When using credentials in Powershell, you usually use Get-Credential, which essentially creates PSCredential objects. Creating such an object prompts the user to enter a username and password, which is not really usable in unattended scripts. There's a method where you can specify an unencrypted password but this is not secure. Fortunately, there's also a method where you can store the encrypted password in a file and use it to set the password.

Note
Note that the password is stored in the file using a computer-based encryption key. This means that the file would only work on the computer it was generated on. Trying to use it elsewhere would invalidate the password file.

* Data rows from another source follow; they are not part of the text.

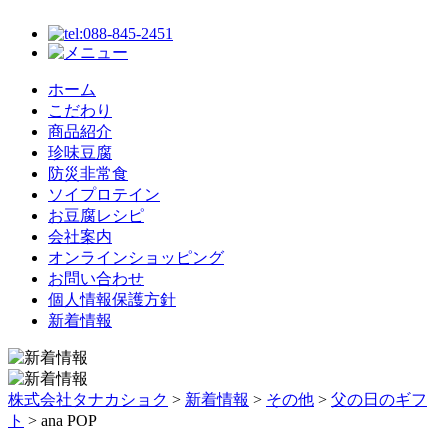
ホーム
こだわり
商品紹介
珍味豆腐
防災非常食
ソイプロテイン
お豆腐レシピ
会社案内
オンラインショッピング
お問い合わせ
個人情報保護方針
新着情報
株式会社タナカショク
>
新着情報
>
その他
>
父の日のギフ
ト
>
ana POP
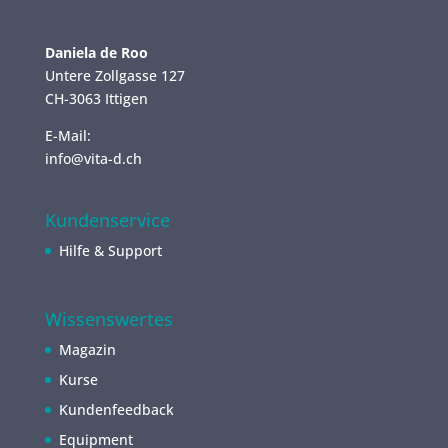
Daniela de Roo
Untere Zollgasse 127
CH-3063 Ittigen
E-Mail:
info@vita-d.ch
Kundenservice
Hilfe & Support
Wissenswertes
Magazin
Kurse
Kundenfeedback
Equipment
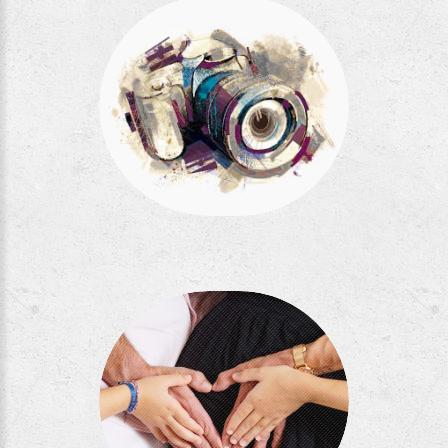
Séance Roz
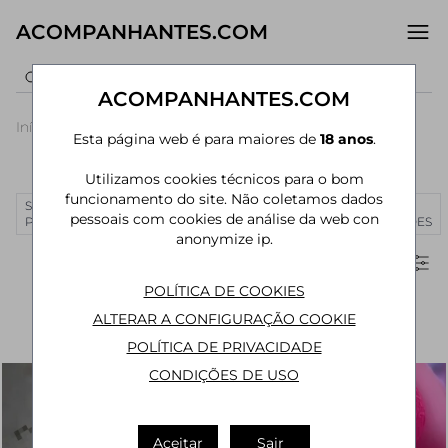
ACOMPANHANTES.COM
ACOMPANHANTES.COM
Início
›
São Paulo
›
Acompanhantes Tatuí
Esta página web é para maiores de
18 anos
.
Acompanhantes em Tatuí - SP
Utilizamos cookies técnicos para o bom
funcionamento do site. Não coletamos dados
SÃO
RIO DE
CURITIBA
MANAUS
JOÃO
MAIS
pessoais com cookies de análise da web con
PAULO
JANEIRO
PESSOA
CIDADES
anonymize ip.
Filtros
POLÍTICA DE COOKIES
ALTERAR A CONFIGURAÇÃO COOKIE
POLÍTICA DE PRIVACIDADE
CONDIÇÕES DE USO
Aceitar
Sair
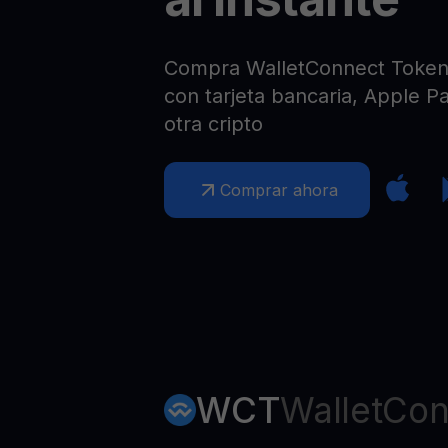
Web3 wallet
Tu riqueza Web3 gestionada en un solo lugar
Compra WalletConnect Token o
con tarjeta bancaria, Apple Pa
otra cripto
Comprar ahora
WCT
WalletCon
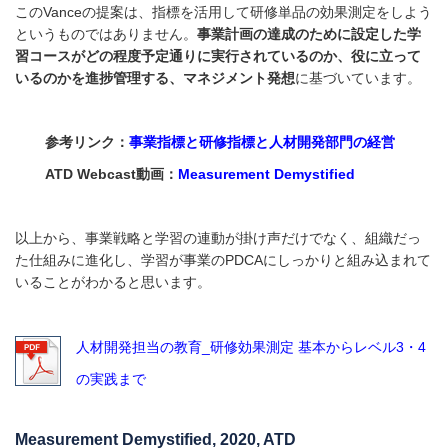
このVanceの提案は、指標を活用して研修単品の効果測定をしよう
というものではありません。
事業計画の達成のために設定した学
習コースがどの程度予定通りに実行されているのか、役に立って
いるのかを進捗管理する、マネジメント発想
に基づいています。
参考リンク：
事業指標と研修指標と人材開発部門の経営
ATD Webcast動画：
Measurement Demystified
以上から、事業戦略と学習の連動が掛け声だけでなく、組織だっ
た仕組みに進化し、学習が事業のPDCAにしっかりと組み込まれて
いることがわかると思います。
人材開発担当の教育_研修効果測定 基本からレベル3・4
の実践まで
Measurement Demystified, 2020, ATD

To create a password file, run this from a Powershell window:

Read-Host -AsSecureString | ConvertFrom-SecureString | Out-File path-to-file

You will not get a real prompt: simply type the password will show * in the console. Type the password twice, pressing Enter, and the encrypted password will be saved.

In your scripts, you can then create PSCredential objects, specifying a username and using the contents of the file as a encrypted password:

$MyUser = "domainuser"
$MyPassword = cat path-to-file | ConvertTo-SecureString
$cred = New-Object -TypeName System.Management.Automation.PSCredential -ArgumentList $MyUser, $MyPassword

This creates the PSCredential object $cred which can be used in many cmdlets requiring the use of credentials.